Your instructions: A word-for-word copy of the lines below, starting at the line with "Locate an element" and ending at the last one, is what you should give. Omit every picture.

Recorded data:
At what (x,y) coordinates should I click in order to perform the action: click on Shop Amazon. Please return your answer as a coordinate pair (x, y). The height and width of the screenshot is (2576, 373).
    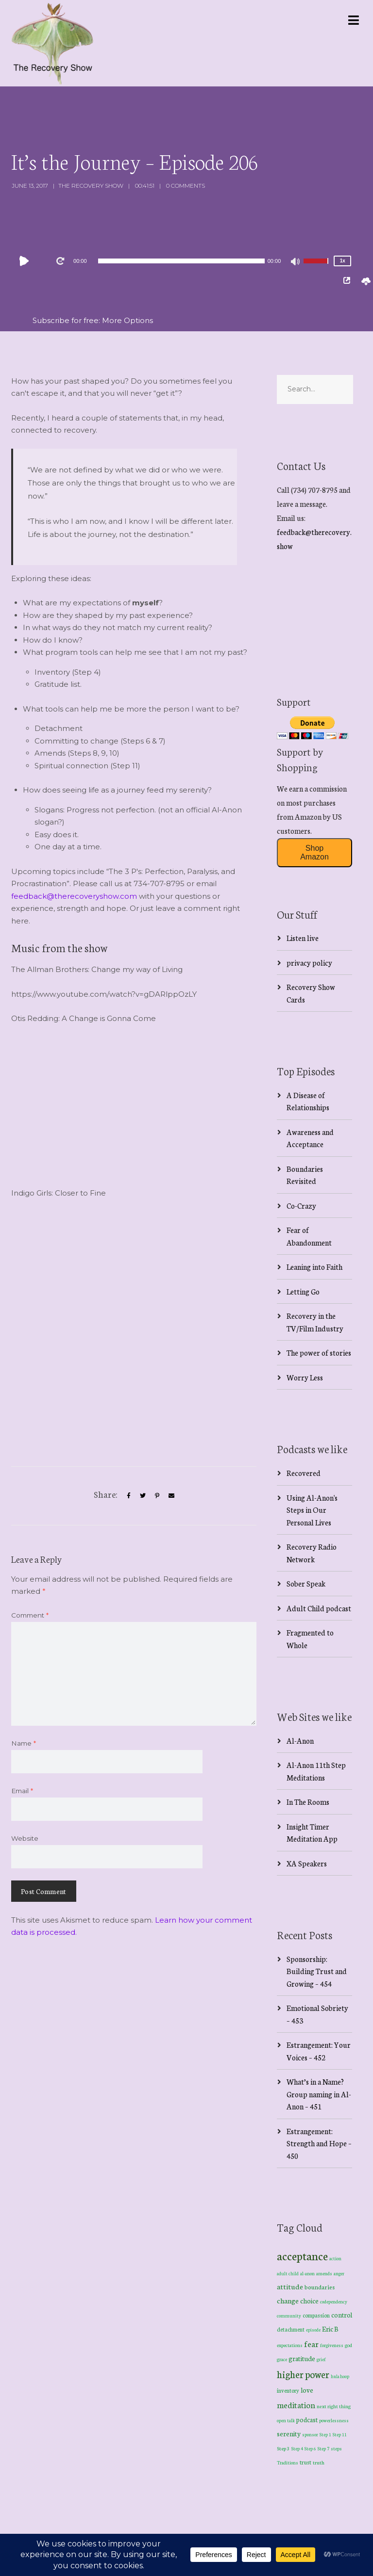
    Looking at the image, I should click on (314, 852).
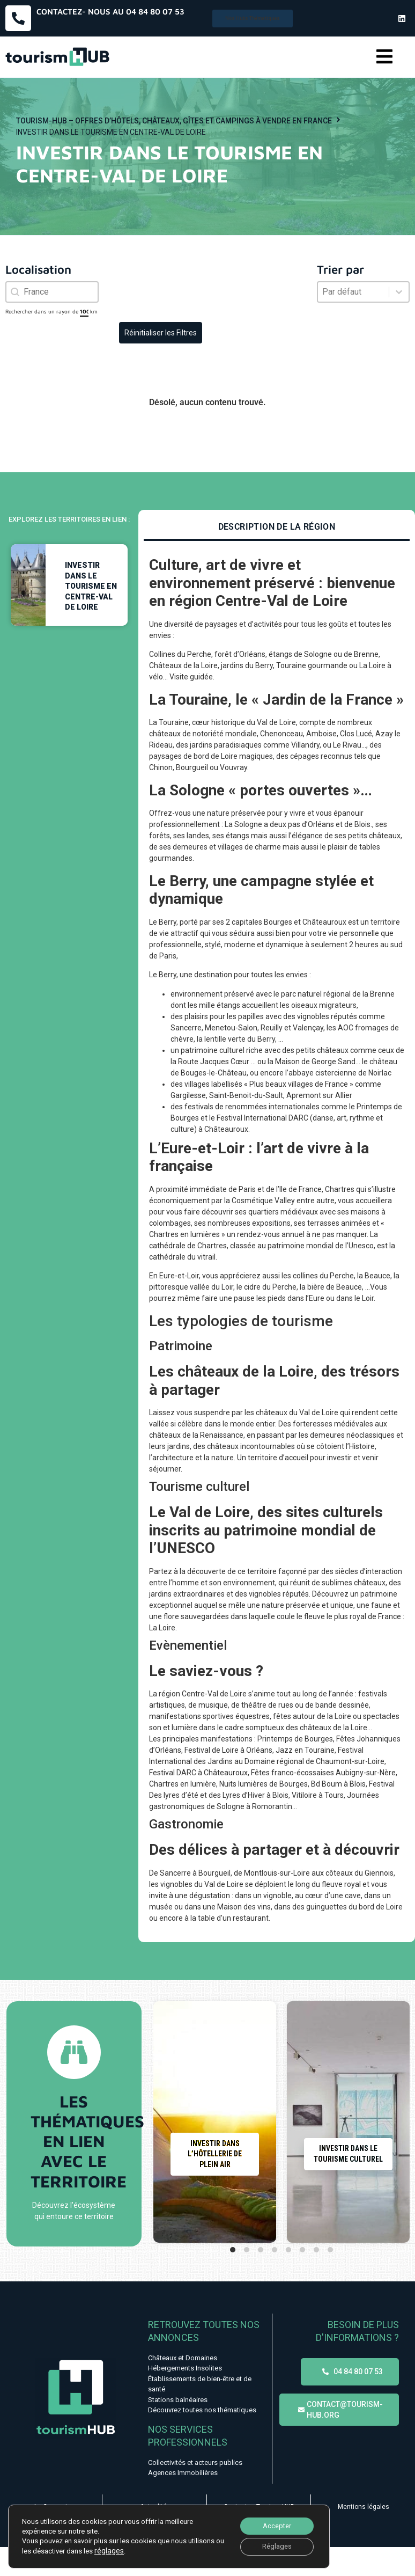 The width and height of the screenshot is (415, 2576). Describe the element at coordinates (363, 2507) in the screenshot. I see `Mentions légales` at that location.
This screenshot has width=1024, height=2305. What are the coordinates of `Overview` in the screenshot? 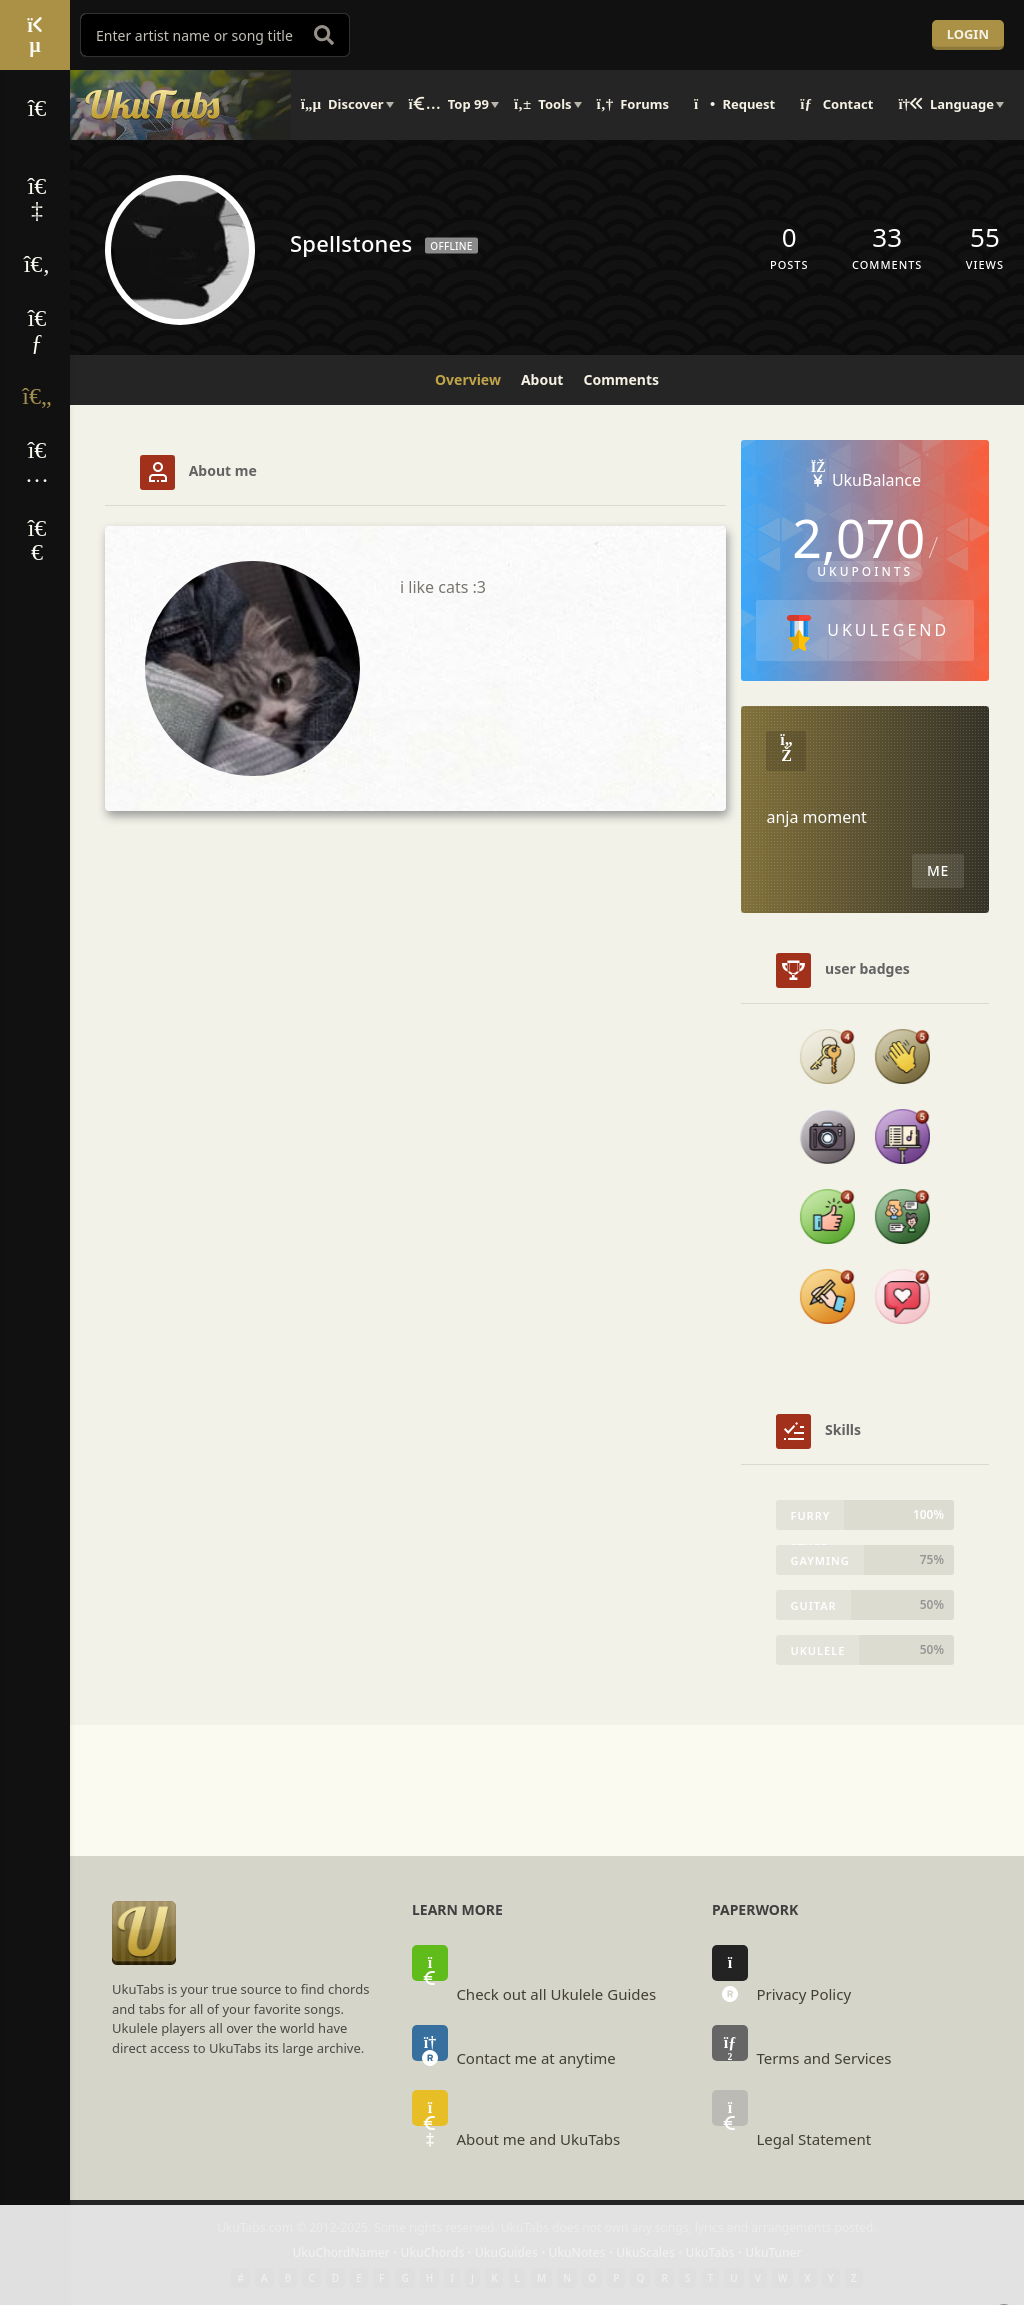 It's located at (468, 379).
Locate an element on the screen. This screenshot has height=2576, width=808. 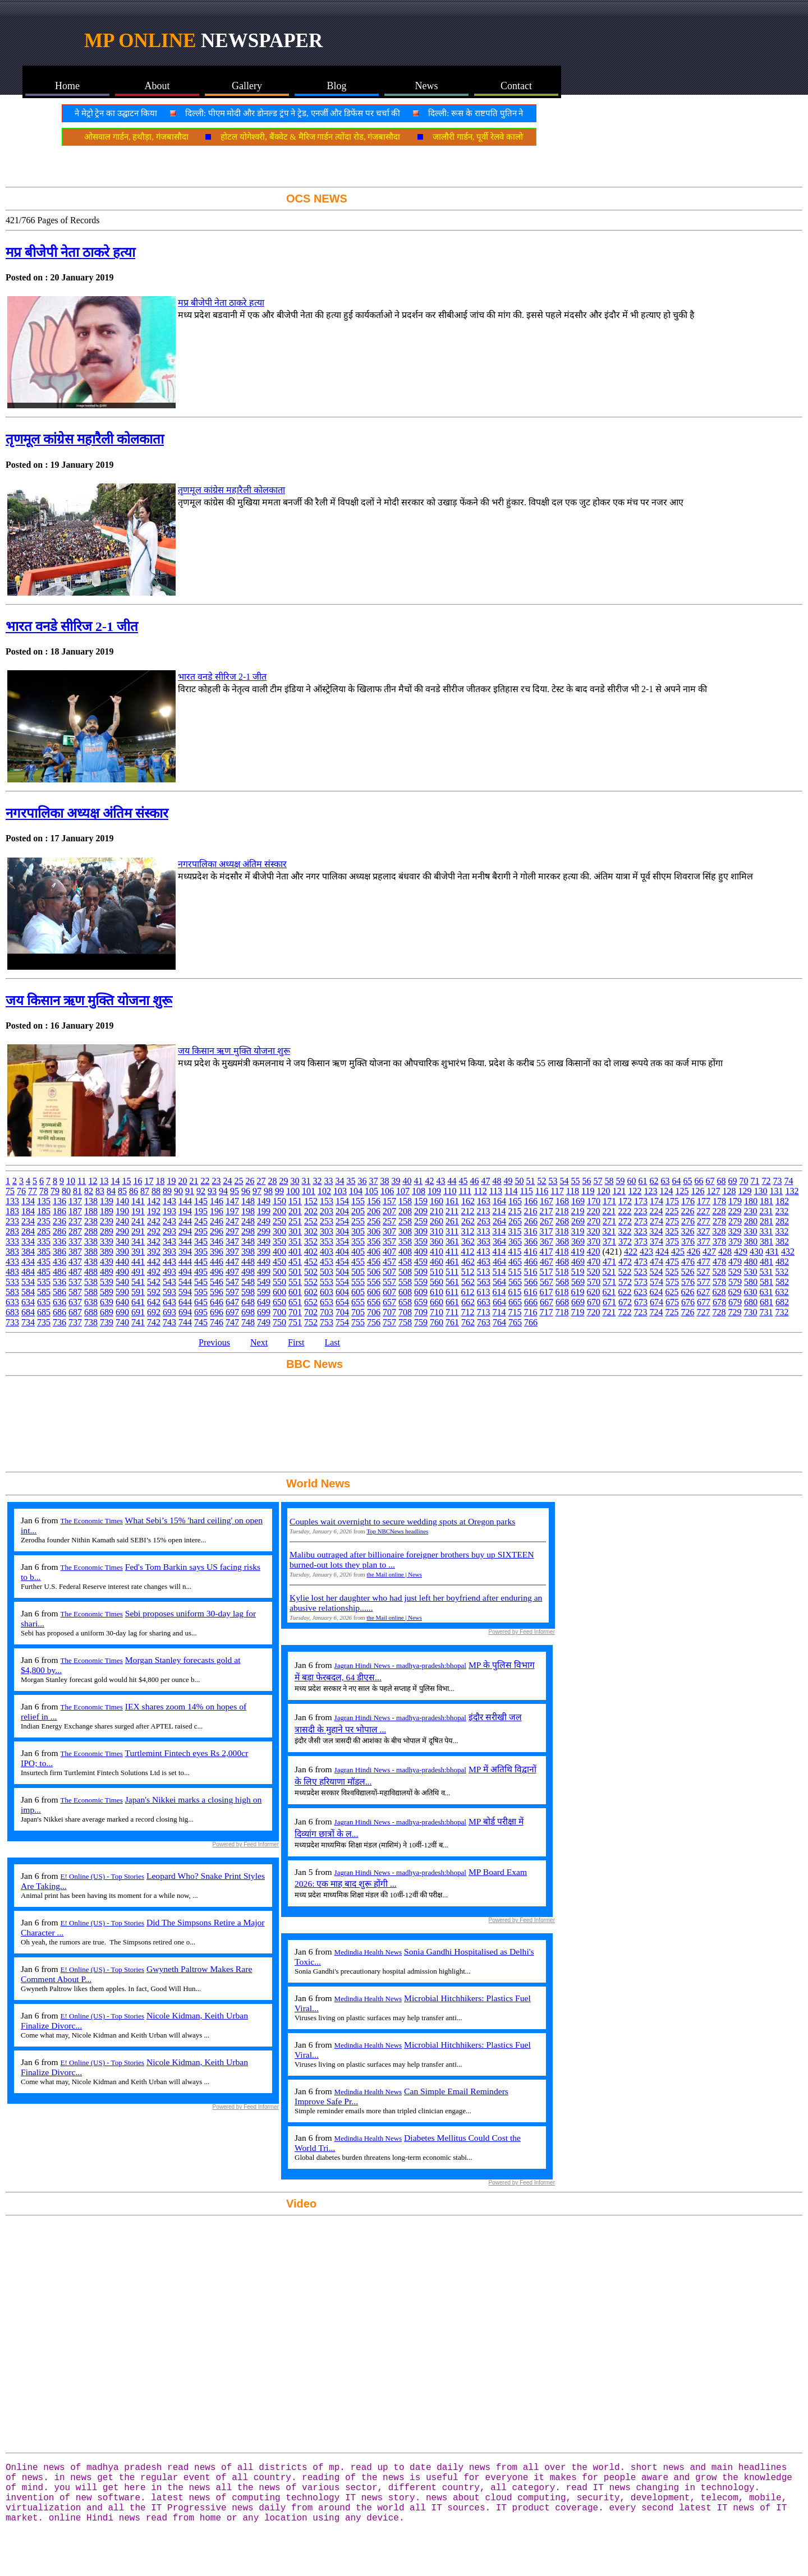
554 is located at coordinates (342, 1282).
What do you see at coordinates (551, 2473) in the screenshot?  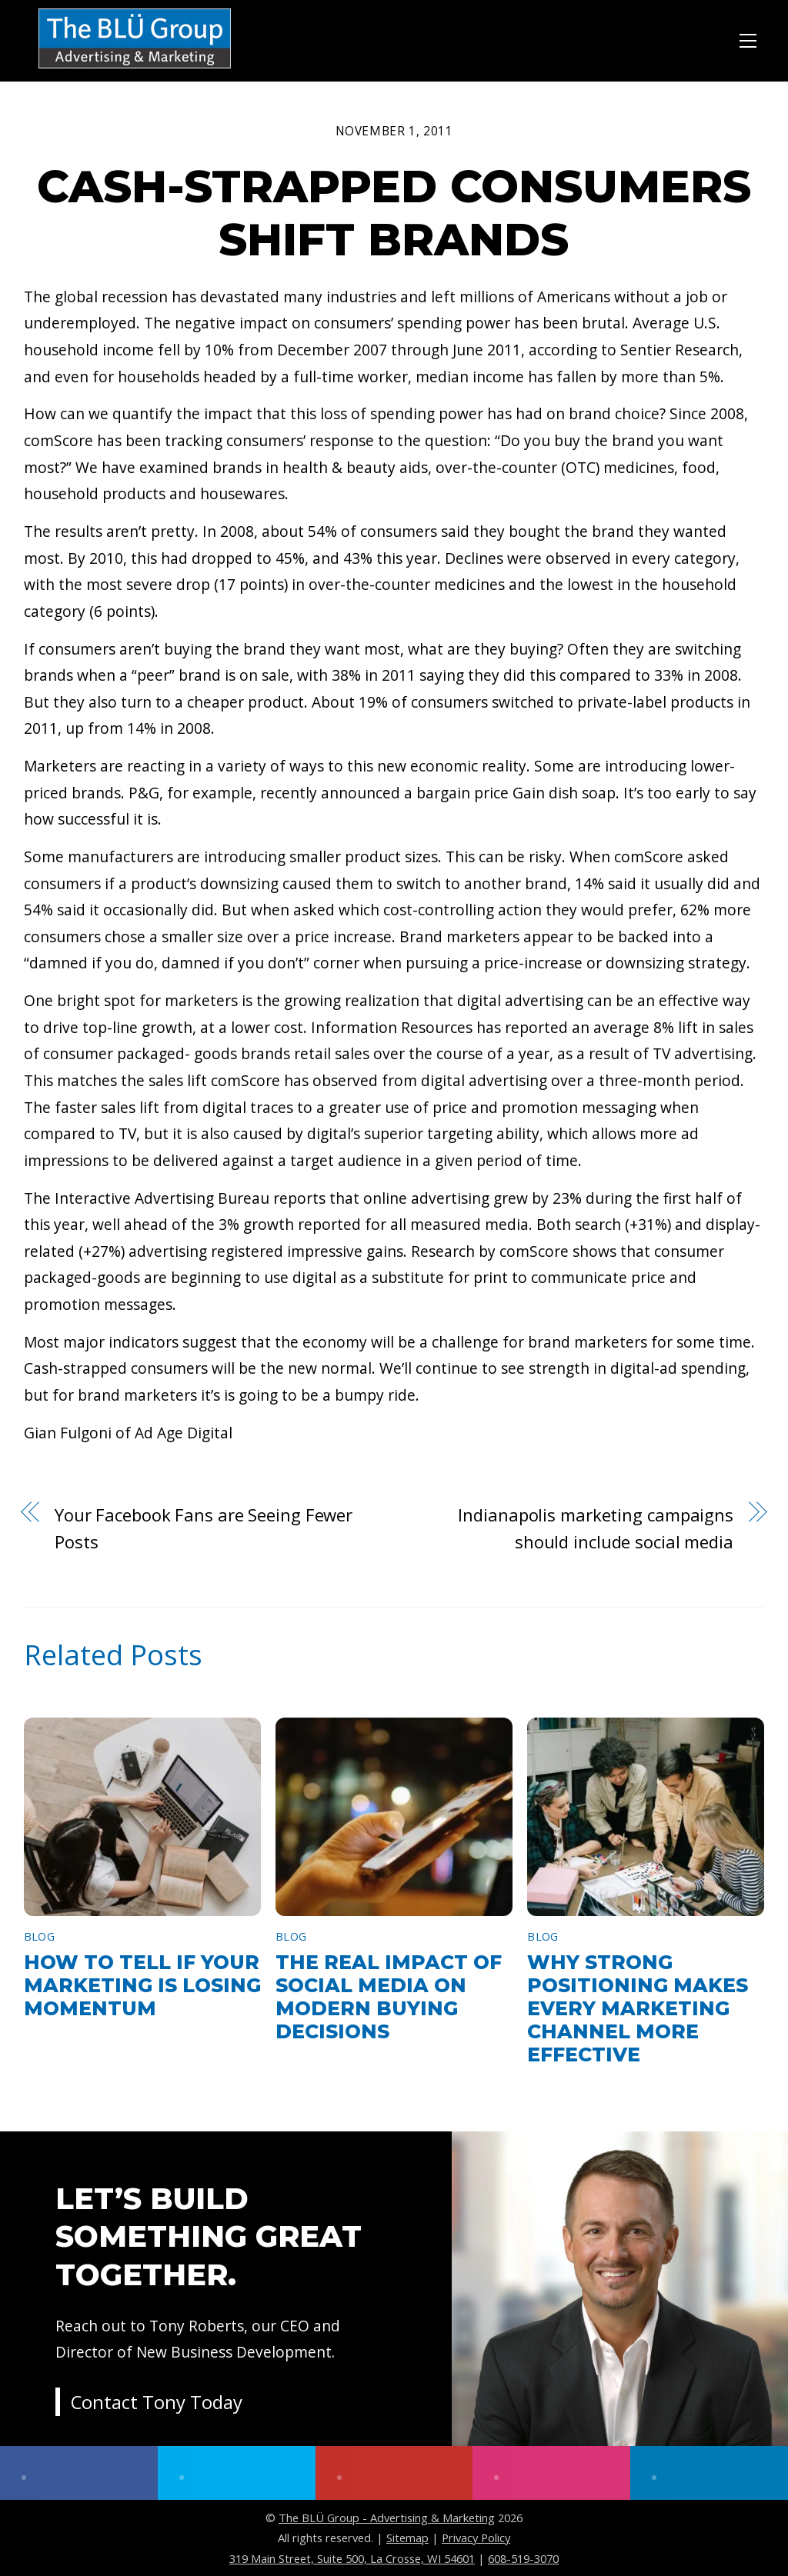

Solution for this exercise:
Locate an element on the screen. This screenshot has height=2576, width=808. 
554 is located at coordinates (342, 1282).
What do you see at coordinates (551, 2473) in the screenshot?  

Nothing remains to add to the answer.